Bounding box prediction data
>>
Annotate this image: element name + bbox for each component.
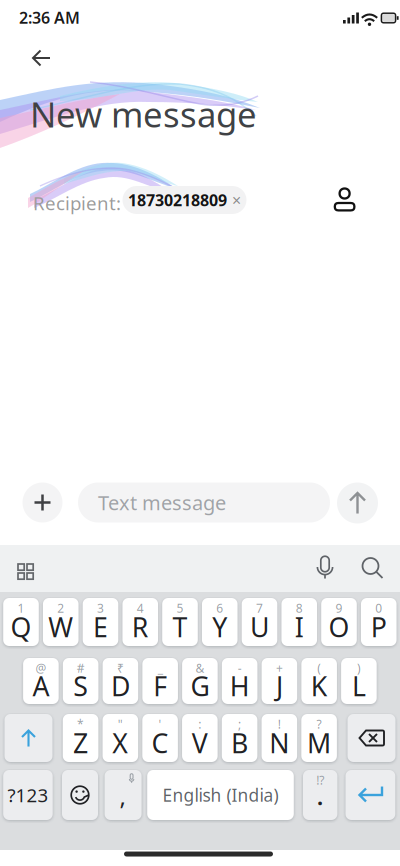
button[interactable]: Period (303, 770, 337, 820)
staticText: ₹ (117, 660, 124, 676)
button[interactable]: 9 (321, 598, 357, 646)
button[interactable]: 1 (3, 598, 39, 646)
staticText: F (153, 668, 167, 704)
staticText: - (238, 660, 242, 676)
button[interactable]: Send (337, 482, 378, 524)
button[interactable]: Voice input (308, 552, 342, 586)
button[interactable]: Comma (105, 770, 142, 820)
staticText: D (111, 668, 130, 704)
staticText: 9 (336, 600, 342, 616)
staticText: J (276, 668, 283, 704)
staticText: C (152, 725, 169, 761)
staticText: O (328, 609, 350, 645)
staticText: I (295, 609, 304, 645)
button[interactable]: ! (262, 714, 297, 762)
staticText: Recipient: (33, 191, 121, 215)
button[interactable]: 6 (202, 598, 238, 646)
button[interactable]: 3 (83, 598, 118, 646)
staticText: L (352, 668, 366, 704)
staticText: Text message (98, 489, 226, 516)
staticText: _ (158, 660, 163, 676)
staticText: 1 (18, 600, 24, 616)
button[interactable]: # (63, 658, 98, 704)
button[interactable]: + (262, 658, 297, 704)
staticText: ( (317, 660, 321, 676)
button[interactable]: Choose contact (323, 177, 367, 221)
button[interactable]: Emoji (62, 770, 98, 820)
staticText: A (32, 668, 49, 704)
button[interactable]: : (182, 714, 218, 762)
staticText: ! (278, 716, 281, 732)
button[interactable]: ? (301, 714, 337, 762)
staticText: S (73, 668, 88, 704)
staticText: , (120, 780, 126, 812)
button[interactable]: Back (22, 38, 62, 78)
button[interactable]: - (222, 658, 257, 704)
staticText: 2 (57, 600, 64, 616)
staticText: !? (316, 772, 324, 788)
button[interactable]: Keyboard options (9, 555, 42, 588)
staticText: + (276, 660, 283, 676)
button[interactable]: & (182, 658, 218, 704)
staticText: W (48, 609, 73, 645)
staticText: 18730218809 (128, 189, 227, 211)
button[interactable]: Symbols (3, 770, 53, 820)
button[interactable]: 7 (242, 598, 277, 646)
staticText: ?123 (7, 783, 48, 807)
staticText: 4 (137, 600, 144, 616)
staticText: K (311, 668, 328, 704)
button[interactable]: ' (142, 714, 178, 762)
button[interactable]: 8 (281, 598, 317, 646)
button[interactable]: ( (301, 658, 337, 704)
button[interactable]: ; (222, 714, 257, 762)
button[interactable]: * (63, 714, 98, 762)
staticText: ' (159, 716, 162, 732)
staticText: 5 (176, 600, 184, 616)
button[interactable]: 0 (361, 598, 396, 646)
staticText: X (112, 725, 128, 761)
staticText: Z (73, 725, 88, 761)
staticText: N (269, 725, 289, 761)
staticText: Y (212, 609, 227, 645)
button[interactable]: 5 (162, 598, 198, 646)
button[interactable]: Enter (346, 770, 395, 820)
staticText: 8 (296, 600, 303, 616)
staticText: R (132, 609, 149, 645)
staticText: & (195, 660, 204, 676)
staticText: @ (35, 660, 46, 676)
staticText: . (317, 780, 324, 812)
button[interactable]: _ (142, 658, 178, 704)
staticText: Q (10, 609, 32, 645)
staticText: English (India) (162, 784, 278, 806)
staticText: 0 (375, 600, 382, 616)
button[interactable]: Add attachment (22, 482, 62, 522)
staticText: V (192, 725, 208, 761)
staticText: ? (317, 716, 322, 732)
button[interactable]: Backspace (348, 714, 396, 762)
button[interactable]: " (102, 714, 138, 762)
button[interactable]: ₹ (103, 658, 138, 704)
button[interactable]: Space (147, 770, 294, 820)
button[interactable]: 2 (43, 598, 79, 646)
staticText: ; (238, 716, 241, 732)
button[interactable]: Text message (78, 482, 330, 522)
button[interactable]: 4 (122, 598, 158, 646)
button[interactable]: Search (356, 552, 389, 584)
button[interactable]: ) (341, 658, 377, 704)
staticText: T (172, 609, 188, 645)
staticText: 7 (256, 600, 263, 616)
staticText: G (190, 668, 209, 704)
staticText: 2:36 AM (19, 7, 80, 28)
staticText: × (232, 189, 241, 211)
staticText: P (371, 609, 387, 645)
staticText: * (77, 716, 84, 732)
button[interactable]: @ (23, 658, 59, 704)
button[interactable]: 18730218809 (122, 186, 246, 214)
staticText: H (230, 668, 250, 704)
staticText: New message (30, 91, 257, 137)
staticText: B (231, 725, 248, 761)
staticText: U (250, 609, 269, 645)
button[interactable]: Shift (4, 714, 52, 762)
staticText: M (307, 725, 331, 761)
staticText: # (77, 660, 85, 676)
<<
>>
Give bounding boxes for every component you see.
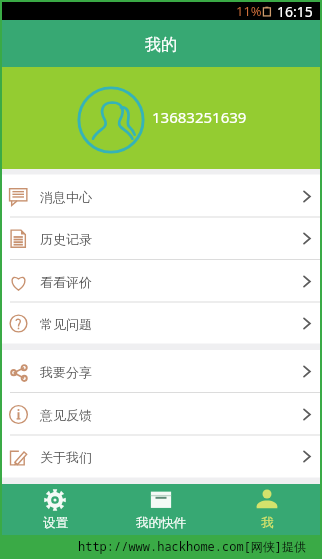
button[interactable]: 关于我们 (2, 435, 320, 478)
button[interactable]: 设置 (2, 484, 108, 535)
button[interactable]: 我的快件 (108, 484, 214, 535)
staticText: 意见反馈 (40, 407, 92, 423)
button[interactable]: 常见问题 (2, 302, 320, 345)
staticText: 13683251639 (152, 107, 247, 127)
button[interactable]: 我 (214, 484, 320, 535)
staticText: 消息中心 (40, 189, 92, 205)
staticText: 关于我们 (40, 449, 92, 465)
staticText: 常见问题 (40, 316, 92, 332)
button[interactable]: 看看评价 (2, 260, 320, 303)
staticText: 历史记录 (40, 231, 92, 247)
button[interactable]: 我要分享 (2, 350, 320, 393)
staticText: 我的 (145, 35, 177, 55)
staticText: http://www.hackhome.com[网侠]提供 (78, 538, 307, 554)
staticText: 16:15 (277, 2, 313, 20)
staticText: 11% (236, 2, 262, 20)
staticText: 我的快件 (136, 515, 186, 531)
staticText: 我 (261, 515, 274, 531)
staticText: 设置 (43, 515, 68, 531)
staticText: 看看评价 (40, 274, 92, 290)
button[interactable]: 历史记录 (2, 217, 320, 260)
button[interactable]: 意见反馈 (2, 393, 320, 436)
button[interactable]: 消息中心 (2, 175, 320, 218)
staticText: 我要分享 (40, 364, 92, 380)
<<
AIM OF THE TASK:
What belongs in the answer is each line of the data that has the word "意见反馈".

OUTPUT FOR THIS TASK:
staticText: 意见反馈 (40, 407, 92, 423)
button[interactable]: 意见反馈 (2, 393, 320, 436)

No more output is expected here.